%%
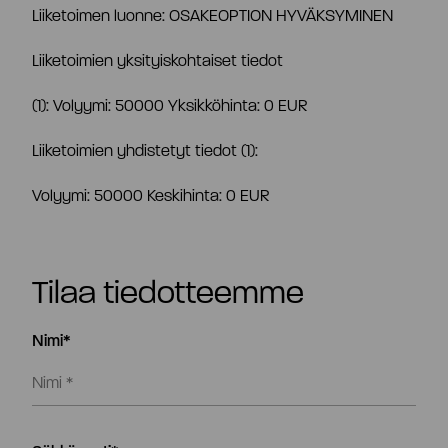
Toimitusjohtaja ja johtoryhmä
Liiketoimen luonne: OSAKEOPTION HYVÄKSYMINEN
Liiketoimien yksityiskohtaiset tiedot
Palkitseminen
(1): Volyymi: 50000 Yksikköhinta: 0 EUR
Riskienhallinta
Liiketoimien yhdistetyt tiedot (1):
Volyymi: 50000 Keskihinta: 0 EUR
Sisäpiirihallinto
Tilaa tiedotteemme
Tiedonantopolitiikka
Nimi*
Tilintarkastaja
Hyväksytty neuvonantaja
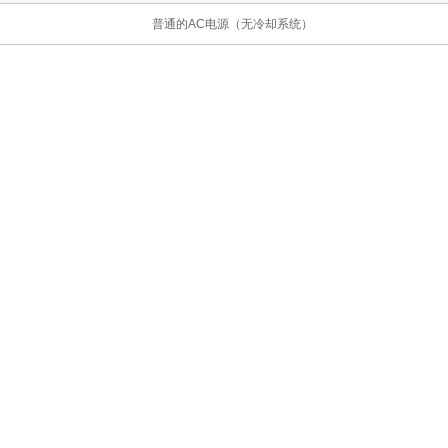
普通的AC电源（无冷却系统）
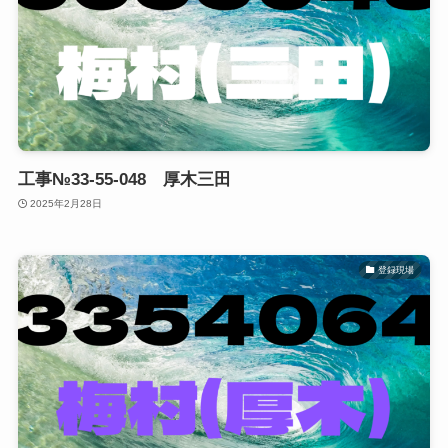
工事№33-55-048 厚木三田
2025年2月28日
登録現場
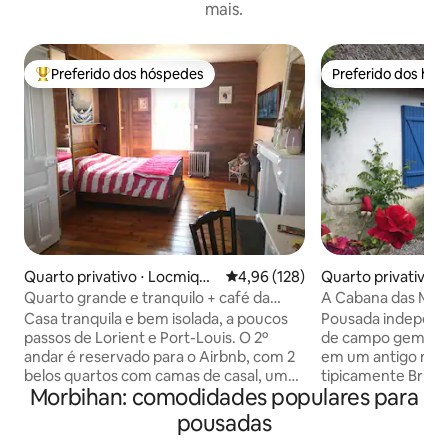
mais.
Preferido dos hóspedes
Preferido dos hó
Entre os melhores preferidos dos hóspedes
Preferido dos hó
Quarto privativo ⋅ Locmiqué
4,96 de uma avaliação média de 
4,96 (128)
Quarto privativo ⋅
lic
le-des-Marais
Quarto grande e tranquilo + café da
A Cabana das Mari
manhã
Casa tranquila e bem isolada, a poucos
Pousada independ
passos de Lorient e Port-Louis. O 2º
de campo geminada
andar é reservado para o Airbnb, com 2
em um antigo mus
belos quartos com camas de casal, um
tipicamente Brie
Morbihan: comodidades populares para
grande banheiro com chuveiro e vaso
construído em 1768, No piso térreo,
sanitário e um 2º lavabo com pia.
de estar, área de 
pousadas
Toalhas, chás de ervas e um ventilador
uma cozinha equi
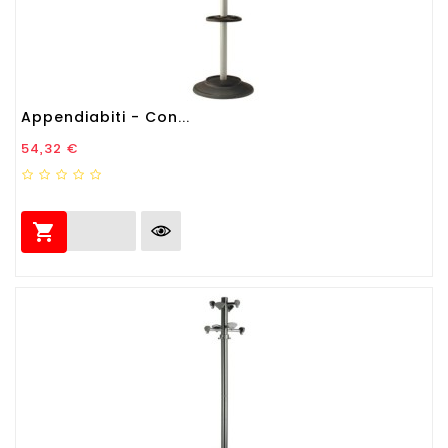
Appendiabiti - Con...
Prezzo
54,32 €

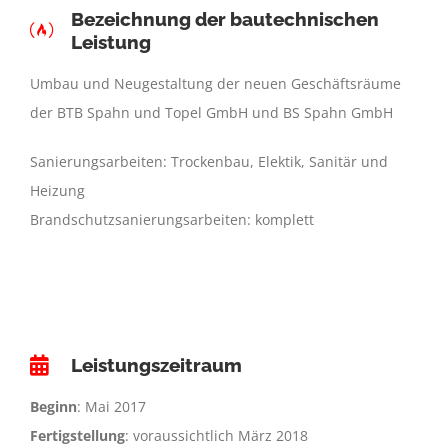
Bezeichnung der bautechnischen
Leistung
Umbau und Neugestaltung der neuen Geschäftsräume
der BTB Spahn und Topel GmbH und BS Spahn GmbH
Sanierungsarbeiten: Trockenbau, Elektik, Sanitär und
Heizung
Brandschutzsanierungsarbeiten: komplett
Leistungszeitraum
Beginn
: Mai 2017
Fertigstellung
: voraussichtlich März 2018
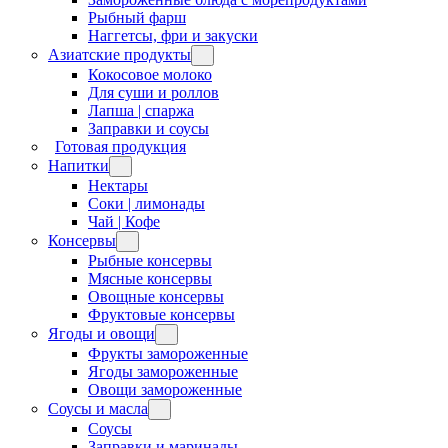
Рыбный фарш
Наггетсы, фри и закуски
Азиатские продукты
Кокосовое молоко
Для суши и роллов
Лапша | спаржа
Заправки и соусы
Готовая продукция
Напитки
Нектары
Соки | лимонады
Чай | Кофе
Консервы
Рыбные консервы
Мясные консервы
Овощные консервы
Фруктовые консервы
Ягоды и овощи
Фрукты замороженные
Ягоды замороженные
Овощи замороженные
Соусы и масла
Соусы
Заправки и маринады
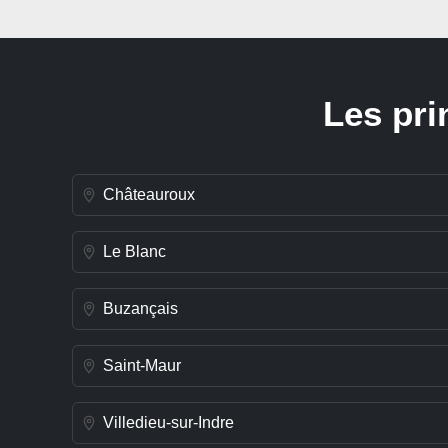
Les pri
Châteauroux
Le Blanc
Buzançais
Saint-Maur
Villedieu-sur-Indre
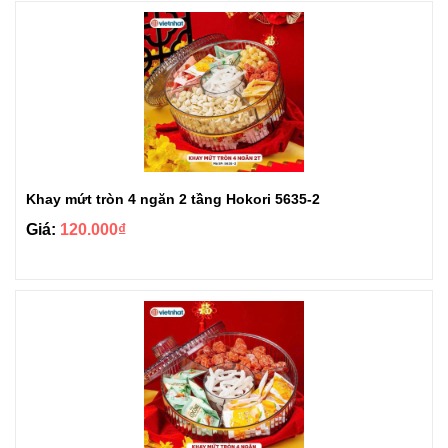
Khay mứt tròn 4 ngăn 2 tầng Hokori 5635-2
Giá:
120.000₫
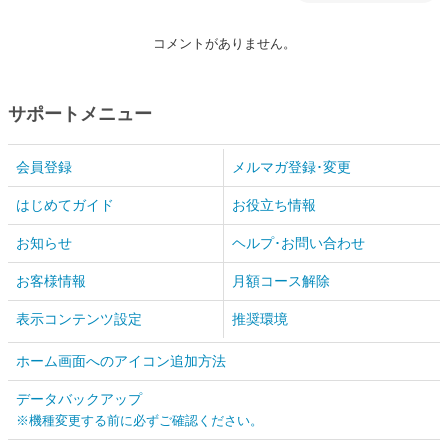
コメントがありません。
サポートメニュー
会員登録
メルマガ登録･変更
はじめてガイド
お役立ち情報
お知らせ
ヘルプ･お問い合わせ
お客様情報
月額コース解除
表示コンテンツ設定
推奨環境
ホーム画面へのアイコン追加方法
データバックアップ
※機種変更する前に必ずご確認ください。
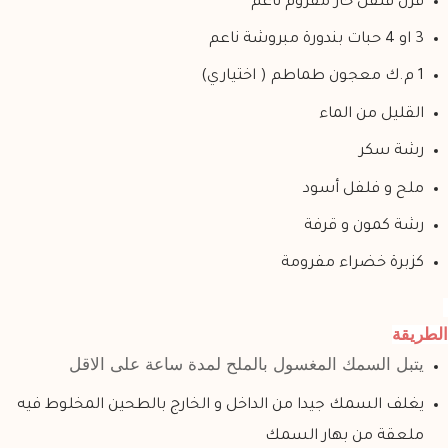
قرن فلفل حار مفروم ناعم
3 او 4 حبات بندورة مبروشة ناعم
1 م.ك معجون طماطم ( اختياري)
القليل من الماء
رشة سكر
ملح و فلفل أسود
رشة كمون و قرفة
كزبرة خضراء مفرومة
الطريقة
يتبل السمك المغسول بالملح لمدة ساعة على الاقل
يغلف السمك جيدا من الداخل و الخارج بالطحين المخلوط فيه
ملعقة من بهار السمك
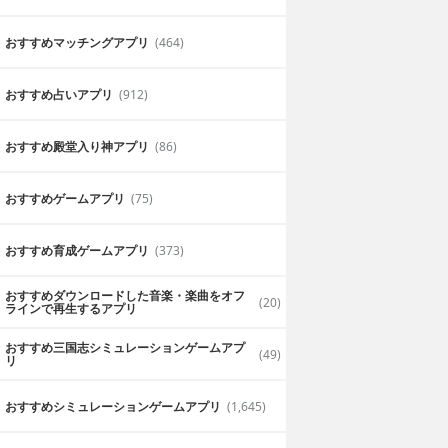
おすすめマッチングアプリ
(464)
おすすめ占いアプリ
(912)
7並べが楽しめる
おすすめ殿堂入り神アプリ
(86)
と頭を使うので頭
7並べを楽しめます。古風なルールなの
じました。
おすすめゲームアプリ
(75)
2019年6月25日
ばばい
おすすめ育成ゲームアプリ
(373)
おすすめダウンロードした音楽・楽曲をオフ
(20)
ラインで再生するアプリ
おすすめ三国志シミュレーションゲームアプ
(49)
リ
おすすめシミュレーションゲームアプリ
(1,645)
時間潰しに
%%
How many lines in the material contain the string "السمك"? Reply with the number and nothing else.

3